Facebook may be king with teens 13 to 17 years old, but the latest Pew Research Center data indicates that their platforms of choice change as they get older. This is one of the many takeaways in the report released this week that will influence your strategy for reaching this highly connected age group.
About The Survey
First, it is worth noting that this is the first survey of this type Pew has administered online. Earlier reports have always been based on telephone surveys. Pew says they do not expect any significant difference in results. Also, the survey respondents are from 13 t0 17 years old, which means the results should not be applied directly across to college age students (more on that later). This is the first of several reports Pew says they will publish on teen online behavior aimed at smartphone use.

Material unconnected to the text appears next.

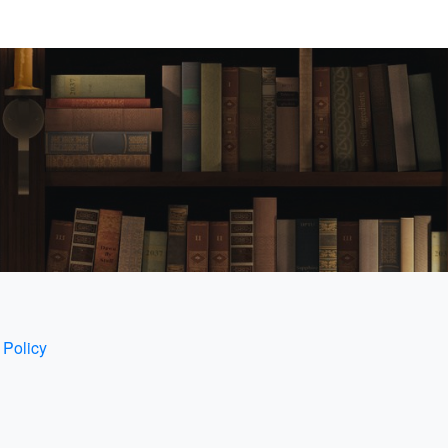
 Policy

- Nearly three-quarters of teens have or have access to a smartphone.
There is nothing earth shattering about this result other than the fact that if you are appealing to this age group and do not have a responsive website, you are missing the boat. If this is your primary audience, you may even want to consider a mobile app or mobile-driven website design.

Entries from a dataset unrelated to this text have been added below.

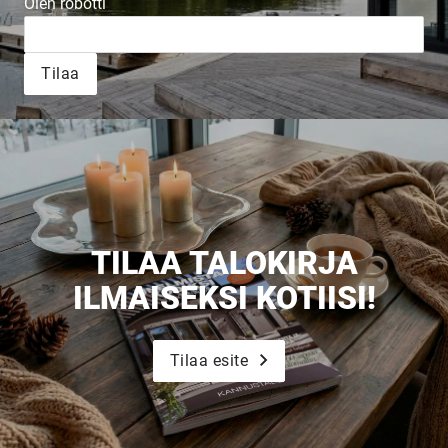
Olen robotti
Tilaa
TILAA TALOKIRJA
ILMAISEKSI KOTIISI!
Tilaa esite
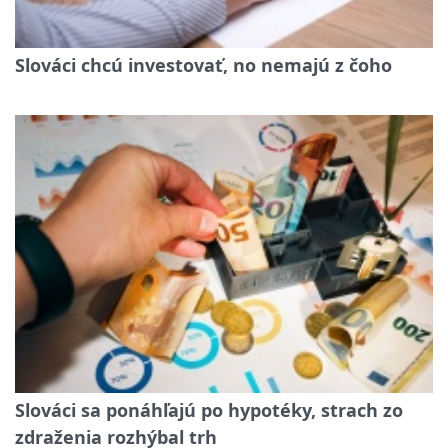
Slováci chcú investovať, no nemajú z čoho
Slováci sa ponáhľajú po hypotéky, strach zo
zdraženia rozhýbal trh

- These phones and other mobile devices have become a primary driver of teen internet use: Fully 91% of teens go online from mobile devices at least occasionally. Among these “mobile teens,” 94% go online daily or more often with 24% saying they are “online constantly.
Frequency is the biggest standout here. Everyday and constantly means that teens are more likely to see your content if you are successful in gaining their allegiance. Fear of missing out (FOMO) is a big driver for teen online behavior. However, they are not afraid of missing your content, just that of their friend groups. So, be sure when you ask for their time, you are offering value.
- Of the seven platforms in the research, Facebook remains the most used social media site among American teens ages 13 to 17 with 71% of all teens using the site, even as half of teens use Instagram and four-in-ten use Snapchat.
I don’t think these stats are a shock to anyone. What is missing here, and would be extremely helpful, is to know the types of content teens are consuming on each channel and how they consume content. The word “use” in the research is not defined. That is the missing link in the marketing mix. Just throwing content at Facebook would definitely be a fail. It would be worth doing your own audience research if you have a particular message for this age group. You basically need to know two things: what type of content they are consuming and their online behavior profile.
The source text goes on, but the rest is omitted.